From ef9fc6c85433706d4d961cd42e664262be36946c Mon Sep 17 00:00:00 2001
From: arthurgousset <46296830+arthurgousset@users.noreply.github.com>
Date: Thu, 29 May 2025 23:24:01 +0100
Subject: [PATCH] fix(parse_query): cyrillic bug

---
 .../src/search/new/query_term/parse_query.rs  | 64 ++++++++++++++++++-
 1 file changed, 62 insertions(+), 2 deletions(-)

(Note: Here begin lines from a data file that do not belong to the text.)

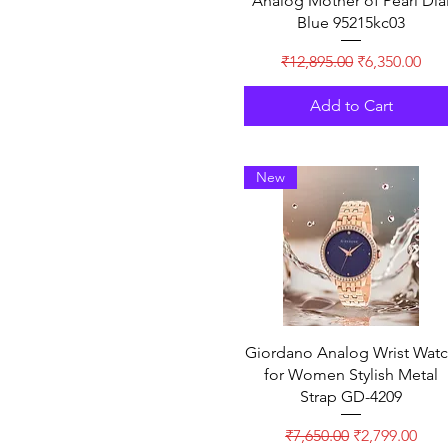
Analog Mother of Pearl Dia
Blue 95215kc03
Regular Price
Sale Price
₹12,895.00
₹6,350.00
Add to Cart
New
Giordano Analog Wrist Wat
for Women Stylish Metal
Strap GD-4209
Regular Price
Sale Price
₹7,650.00
₹2,799.00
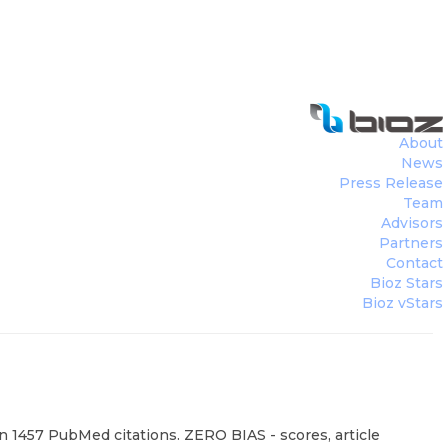
About
News
Press Release
Team
Advisors
Partners
Contact
Bioz Stars
Bioz vStars
on 1457 PubMed citations. ZERO BIAS - scores, article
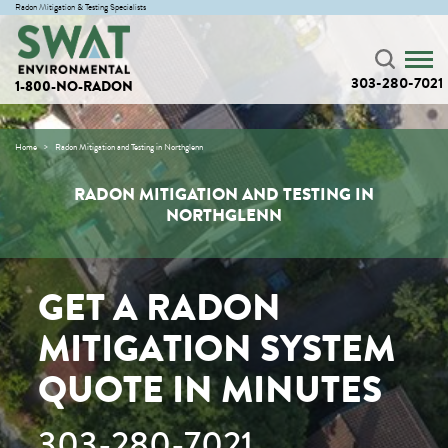
Radon Mitigation & Testing Specialists
303-280-7021
1-800-NO-RADON
Home
Radon Mitigation and Testing in Northglenn
RADON MITIGATION AND TESTING IN
NORTHGLENN
GET A RADON
MITIGATION SYSTEM
QUOTE IN MINUTES
303-280-7021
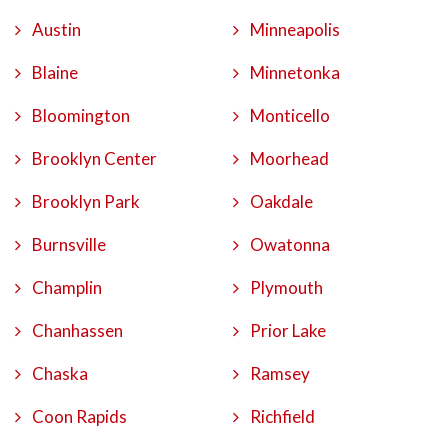
Austin
Minneapolis
Blaine
Minnetonka
Bloomington
Monticello
Brooklyn Center
Moorhead
Brooklyn Park
Oakdale
Burnsville
Owatonna
Champlin
Plymouth
Chanhassen
Prior Lake
Chaska
Ramsey
Coon Rapids
Richfield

diff --git a/crates/milli/src/search/new/query_term/parse_query.rs b/crates/milli/src/search/new/query_term/parse_query.rs
index e492363f8..58ddff206 100644
--- a/crates/milli/src/search/new/query_term/parse_query.rs
+++ b/crates/milli/src/search/new/query_term/parse_query.rs
@@ -202,11 +202,11 @@ pub fn number_of_typos_allowed<'ctx>(
 
     Ok(Box::new(move |word: &str| {
         if !authorize_typos
-            || word.len() < min_len_one_typo as usize
+            || word.chars().count() < min_len_one_typo as usize
             || exact_words.as_ref().is_some_and(|fst| fst.contains(word))
         {
             0
-        } else if word.len() < min_len_two_typos as usize {
+        } else if word.chars().count() < min_len_two_typos as usize {
             1
         } else {
             2
@@ -381,3 +381,63 @@ mod tests {
         Ok(())
     }
 }
+
+    #[test]
+    fn test_unicode_typo_tolerance_fixed() -> Result<()> {
+        let temp_index = temp_index_with_documents();
+        let rtxn = temp_index.read_txn()?;
+        let ctx = SearchContext::new(&temp_index, &rtxn)?;
+        
+        let nbr_typos = number_of_typos_allowed(&ctx)?;
+        
+        // ASCII word "doggy" (5 chars, 5 bytes)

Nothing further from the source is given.